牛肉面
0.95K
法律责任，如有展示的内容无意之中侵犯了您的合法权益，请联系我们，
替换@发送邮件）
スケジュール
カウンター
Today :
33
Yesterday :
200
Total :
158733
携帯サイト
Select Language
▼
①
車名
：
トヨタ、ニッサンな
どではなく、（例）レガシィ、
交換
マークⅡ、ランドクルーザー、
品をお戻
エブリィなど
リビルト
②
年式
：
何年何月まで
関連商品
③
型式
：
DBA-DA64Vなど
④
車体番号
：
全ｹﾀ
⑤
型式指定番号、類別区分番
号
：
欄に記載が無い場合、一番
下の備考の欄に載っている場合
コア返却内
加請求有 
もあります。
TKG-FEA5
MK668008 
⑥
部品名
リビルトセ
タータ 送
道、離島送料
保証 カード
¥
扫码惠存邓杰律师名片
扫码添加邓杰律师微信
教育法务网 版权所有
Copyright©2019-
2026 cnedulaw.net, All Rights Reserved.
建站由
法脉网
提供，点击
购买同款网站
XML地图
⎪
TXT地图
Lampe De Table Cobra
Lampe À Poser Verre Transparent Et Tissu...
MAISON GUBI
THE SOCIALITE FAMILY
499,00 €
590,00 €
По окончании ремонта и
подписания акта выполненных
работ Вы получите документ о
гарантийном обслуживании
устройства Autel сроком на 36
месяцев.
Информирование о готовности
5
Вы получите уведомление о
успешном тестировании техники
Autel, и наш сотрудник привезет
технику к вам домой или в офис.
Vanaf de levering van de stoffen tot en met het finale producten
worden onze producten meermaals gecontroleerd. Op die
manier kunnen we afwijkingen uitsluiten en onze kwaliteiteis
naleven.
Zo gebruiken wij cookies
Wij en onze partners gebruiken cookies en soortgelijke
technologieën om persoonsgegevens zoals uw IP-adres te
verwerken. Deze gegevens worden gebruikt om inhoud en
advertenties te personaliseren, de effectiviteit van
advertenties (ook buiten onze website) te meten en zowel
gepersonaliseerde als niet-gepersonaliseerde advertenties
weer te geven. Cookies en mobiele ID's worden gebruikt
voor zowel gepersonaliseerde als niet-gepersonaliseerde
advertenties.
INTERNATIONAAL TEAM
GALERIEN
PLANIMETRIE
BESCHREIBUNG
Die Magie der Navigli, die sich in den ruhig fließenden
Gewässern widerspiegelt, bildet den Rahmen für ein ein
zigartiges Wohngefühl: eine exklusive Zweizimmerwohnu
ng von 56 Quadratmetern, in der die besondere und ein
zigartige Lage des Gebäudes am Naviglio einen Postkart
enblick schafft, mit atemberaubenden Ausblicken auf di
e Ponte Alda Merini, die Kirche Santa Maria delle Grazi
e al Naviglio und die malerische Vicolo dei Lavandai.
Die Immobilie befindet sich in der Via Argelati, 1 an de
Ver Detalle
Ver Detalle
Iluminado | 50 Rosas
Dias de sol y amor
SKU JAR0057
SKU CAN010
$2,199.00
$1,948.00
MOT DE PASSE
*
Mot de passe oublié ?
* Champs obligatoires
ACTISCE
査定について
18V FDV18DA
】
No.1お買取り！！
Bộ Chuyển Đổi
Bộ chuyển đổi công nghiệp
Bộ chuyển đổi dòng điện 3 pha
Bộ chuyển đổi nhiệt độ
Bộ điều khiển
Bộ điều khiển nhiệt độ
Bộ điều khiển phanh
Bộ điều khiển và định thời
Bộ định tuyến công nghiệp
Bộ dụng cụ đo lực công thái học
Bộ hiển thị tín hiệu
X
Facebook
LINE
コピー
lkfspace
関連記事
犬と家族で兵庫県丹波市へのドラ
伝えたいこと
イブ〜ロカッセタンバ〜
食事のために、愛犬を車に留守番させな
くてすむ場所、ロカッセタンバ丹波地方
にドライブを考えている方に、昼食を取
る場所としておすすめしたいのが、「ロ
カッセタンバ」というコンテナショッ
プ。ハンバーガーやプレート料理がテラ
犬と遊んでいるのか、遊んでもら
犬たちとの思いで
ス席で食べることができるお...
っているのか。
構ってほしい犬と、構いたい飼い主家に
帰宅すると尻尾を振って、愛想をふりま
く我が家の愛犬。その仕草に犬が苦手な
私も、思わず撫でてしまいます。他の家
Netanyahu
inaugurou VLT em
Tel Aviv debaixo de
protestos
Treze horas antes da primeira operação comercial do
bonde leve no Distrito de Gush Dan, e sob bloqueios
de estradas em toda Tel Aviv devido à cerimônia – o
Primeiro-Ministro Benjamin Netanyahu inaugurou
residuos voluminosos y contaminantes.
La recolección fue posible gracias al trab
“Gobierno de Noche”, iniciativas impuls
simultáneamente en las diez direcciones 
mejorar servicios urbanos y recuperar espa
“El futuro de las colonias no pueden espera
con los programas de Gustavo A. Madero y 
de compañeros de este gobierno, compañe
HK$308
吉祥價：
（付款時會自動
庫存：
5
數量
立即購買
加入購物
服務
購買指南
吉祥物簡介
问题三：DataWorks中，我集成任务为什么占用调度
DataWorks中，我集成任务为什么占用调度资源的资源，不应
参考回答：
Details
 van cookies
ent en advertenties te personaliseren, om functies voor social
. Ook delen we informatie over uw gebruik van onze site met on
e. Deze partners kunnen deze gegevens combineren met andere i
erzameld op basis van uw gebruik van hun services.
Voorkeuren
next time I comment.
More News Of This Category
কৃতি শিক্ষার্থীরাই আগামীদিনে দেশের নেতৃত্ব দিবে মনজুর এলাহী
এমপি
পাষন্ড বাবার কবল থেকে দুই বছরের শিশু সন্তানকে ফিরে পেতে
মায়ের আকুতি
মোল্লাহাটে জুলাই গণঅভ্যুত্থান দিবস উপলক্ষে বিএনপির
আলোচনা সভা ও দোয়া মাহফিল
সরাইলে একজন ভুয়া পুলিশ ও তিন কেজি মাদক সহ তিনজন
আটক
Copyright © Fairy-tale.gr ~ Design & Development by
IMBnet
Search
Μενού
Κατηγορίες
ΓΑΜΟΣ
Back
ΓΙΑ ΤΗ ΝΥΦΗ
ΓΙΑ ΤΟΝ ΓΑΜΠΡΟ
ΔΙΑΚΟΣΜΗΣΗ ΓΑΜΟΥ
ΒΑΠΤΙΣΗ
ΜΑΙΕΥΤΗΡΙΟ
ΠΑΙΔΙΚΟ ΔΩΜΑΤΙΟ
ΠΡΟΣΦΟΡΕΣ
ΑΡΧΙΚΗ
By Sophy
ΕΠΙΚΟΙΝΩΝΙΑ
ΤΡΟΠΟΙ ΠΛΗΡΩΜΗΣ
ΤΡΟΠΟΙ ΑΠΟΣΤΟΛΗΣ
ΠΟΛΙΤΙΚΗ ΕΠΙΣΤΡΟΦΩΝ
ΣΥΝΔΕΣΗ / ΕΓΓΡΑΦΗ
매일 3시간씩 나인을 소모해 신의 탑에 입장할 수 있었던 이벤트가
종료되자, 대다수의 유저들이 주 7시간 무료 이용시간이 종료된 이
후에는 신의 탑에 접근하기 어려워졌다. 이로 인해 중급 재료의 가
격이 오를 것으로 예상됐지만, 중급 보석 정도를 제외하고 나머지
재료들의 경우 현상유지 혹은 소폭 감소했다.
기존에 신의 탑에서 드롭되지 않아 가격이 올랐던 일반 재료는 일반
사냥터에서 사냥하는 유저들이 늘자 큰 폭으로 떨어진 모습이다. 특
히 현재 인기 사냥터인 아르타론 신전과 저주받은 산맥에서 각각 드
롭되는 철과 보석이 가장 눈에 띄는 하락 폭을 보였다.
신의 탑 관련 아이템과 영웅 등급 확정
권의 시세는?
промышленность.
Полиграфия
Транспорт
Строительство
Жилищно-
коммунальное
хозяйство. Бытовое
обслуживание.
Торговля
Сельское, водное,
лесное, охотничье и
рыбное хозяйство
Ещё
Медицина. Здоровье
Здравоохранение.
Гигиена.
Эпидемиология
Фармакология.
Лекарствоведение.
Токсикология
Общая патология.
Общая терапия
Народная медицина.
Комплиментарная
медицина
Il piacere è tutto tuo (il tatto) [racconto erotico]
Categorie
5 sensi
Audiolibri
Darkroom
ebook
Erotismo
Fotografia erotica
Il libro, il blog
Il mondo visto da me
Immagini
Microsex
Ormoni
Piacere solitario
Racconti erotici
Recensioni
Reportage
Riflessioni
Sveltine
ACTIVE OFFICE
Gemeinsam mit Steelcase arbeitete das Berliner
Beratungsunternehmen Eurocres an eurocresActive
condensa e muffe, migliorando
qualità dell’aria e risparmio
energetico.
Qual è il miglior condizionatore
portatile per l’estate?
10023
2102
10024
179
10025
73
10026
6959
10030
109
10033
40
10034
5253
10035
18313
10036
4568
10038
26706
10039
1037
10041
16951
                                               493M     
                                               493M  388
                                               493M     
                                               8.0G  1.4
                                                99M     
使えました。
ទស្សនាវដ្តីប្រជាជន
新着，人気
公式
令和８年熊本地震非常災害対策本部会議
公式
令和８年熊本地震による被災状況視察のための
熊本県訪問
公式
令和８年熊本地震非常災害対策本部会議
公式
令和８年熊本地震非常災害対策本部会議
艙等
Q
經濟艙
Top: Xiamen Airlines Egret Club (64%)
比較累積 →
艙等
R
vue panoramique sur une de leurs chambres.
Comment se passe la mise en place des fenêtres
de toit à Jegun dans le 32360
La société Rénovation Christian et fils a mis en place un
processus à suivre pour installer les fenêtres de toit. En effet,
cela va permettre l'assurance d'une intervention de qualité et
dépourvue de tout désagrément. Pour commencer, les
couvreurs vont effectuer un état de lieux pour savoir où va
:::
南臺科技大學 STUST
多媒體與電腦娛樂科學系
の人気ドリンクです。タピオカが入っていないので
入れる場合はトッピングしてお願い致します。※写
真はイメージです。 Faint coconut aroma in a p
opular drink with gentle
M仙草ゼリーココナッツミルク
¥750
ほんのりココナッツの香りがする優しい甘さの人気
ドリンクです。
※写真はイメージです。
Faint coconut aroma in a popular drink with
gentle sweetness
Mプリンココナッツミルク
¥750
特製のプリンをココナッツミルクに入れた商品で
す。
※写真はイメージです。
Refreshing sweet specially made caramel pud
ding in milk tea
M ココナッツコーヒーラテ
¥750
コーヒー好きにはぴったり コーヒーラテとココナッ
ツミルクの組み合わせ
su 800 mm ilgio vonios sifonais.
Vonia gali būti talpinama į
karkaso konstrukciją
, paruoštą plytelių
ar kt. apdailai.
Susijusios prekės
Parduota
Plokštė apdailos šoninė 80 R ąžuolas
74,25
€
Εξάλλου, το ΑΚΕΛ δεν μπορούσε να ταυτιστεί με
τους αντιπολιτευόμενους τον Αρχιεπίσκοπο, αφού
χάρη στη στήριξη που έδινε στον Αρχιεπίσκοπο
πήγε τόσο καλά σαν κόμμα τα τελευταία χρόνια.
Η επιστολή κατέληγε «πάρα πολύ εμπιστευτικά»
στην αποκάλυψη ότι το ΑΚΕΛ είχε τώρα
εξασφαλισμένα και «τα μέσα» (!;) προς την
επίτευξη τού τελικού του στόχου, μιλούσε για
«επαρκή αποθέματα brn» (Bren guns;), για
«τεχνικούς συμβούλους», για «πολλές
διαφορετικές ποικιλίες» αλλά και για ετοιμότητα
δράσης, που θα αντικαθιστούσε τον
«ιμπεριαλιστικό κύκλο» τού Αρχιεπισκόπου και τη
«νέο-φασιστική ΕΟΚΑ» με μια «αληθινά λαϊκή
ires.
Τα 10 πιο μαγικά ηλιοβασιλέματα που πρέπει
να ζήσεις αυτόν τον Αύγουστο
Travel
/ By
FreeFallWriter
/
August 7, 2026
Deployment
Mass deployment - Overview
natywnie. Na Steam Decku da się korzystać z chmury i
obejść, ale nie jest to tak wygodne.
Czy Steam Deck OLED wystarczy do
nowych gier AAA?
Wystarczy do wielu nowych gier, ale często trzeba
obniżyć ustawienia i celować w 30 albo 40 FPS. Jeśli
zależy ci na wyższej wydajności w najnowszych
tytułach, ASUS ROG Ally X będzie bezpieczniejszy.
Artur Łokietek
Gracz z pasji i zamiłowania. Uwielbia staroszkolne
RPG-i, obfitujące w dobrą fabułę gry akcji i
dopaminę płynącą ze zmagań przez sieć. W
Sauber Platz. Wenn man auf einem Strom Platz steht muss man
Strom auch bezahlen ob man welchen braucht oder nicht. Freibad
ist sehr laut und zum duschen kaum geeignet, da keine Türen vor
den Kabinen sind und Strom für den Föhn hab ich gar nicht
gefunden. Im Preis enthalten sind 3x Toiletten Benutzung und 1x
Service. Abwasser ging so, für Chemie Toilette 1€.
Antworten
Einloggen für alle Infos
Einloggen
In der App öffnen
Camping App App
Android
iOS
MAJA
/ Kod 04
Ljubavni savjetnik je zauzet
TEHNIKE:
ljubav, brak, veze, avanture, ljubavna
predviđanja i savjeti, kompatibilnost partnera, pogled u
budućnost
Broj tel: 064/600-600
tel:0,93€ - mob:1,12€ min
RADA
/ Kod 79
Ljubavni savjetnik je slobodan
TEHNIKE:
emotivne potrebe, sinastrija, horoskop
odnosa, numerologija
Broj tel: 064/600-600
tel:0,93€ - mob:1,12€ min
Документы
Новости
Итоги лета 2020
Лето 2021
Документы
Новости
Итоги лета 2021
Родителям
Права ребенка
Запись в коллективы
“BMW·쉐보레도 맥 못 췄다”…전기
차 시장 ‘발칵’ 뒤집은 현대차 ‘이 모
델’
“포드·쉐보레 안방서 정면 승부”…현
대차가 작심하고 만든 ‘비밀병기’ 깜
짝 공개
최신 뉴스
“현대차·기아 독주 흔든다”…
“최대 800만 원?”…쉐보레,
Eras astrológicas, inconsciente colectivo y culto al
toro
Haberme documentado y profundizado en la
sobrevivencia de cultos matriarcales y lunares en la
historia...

━━━

WHAT YOU HAVE TO DO: Look above for every line with the word "Deze" and copy it.

OUTPUT BELOW:
verwerken. Deze gegevens worden gebruikt om inhoud en
e. Deze partners kunnen deze gegevens combineren met andere i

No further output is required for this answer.